**Exercise brief:** Each record below gets repeated exactly, and pictures stay out of the copy.

**Dataset content:**

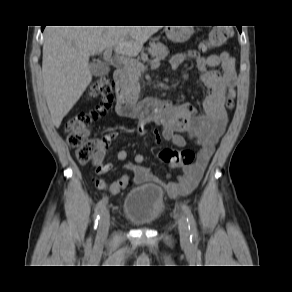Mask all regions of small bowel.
I'll return each instance as SVG.
<instances>
[{
  "instance_id": "c3829d8e",
  "label": "small bowel",
  "mask_w": 292,
  "mask_h": 292,
  "mask_svg": "<svg viewBox=\"0 0 292 292\" xmlns=\"http://www.w3.org/2000/svg\"><path fill=\"white\" fill-rule=\"evenodd\" d=\"M189 59L195 61L207 90L202 111L198 112L190 103L171 105L167 102L165 110L154 119L157 128L149 129L146 123H140L137 132L140 135H151L154 144L166 140L176 147H184L187 140L193 141L199 147L196 162L186 166L170 164V168H181L182 174L168 182H162L148 167L142 165L144 156L140 153L134 156L133 162L125 165V169L133 174L136 185L160 184L171 197L187 196L199 184L215 146L225 132L228 123L225 101L234 97L237 84L235 58L229 52L202 56L197 51L190 50L174 55L170 63L173 69H178ZM117 136L116 132H109L94 140L96 152L92 163L99 175L113 169V164L104 163V159L107 148ZM127 158V151H118L119 161ZM127 183L128 178L121 177L110 185V192L118 194Z\"/></svg>"
}]
</instances>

**Answer space:**
Mask all regions of small bowel.
I'll return each instance as SVG.
<instances>
[{
  "instance_id": "c3829d8e",
  "label": "small bowel",
  "mask_w": 292,
  "mask_h": 292,
  "mask_svg": "<svg viewBox=\"0 0 292 292\" xmlns=\"http://www.w3.org/2000/svg\"><path fill=\"white\" fill-rule=\"evenodd\" d=\"M189 59L195 61L207 90L202 111L198 112L190 103L171 105L167 102L165 110L154 119L157 128L149 129L146 123H140L137 132L140 135H151L154 144L166 140L176 147H184L187 140L193 141L199 147L196 162L186 166L170 164V168H181L182 174L168 182H162L148 167L142 165L144 156L140 153L134 156L133 162L125 165V169L133 174L136 185L160 184L171 197L187 196L199 184L215 146L225 132L228 123L225 101L234 97L237 84L235 58L229 52L202 56L197 51L190 50L174 55L170 63L173 69H178ZM117 136L116 132H109L94 140L96 152L92 163L99 175L113 169V164L104 163V159L107 148ZM127 158V151H118L119 161ZM127 183L128 178L121 177L110 185V192L118 194Z\"/></svg>"
}]
</instances>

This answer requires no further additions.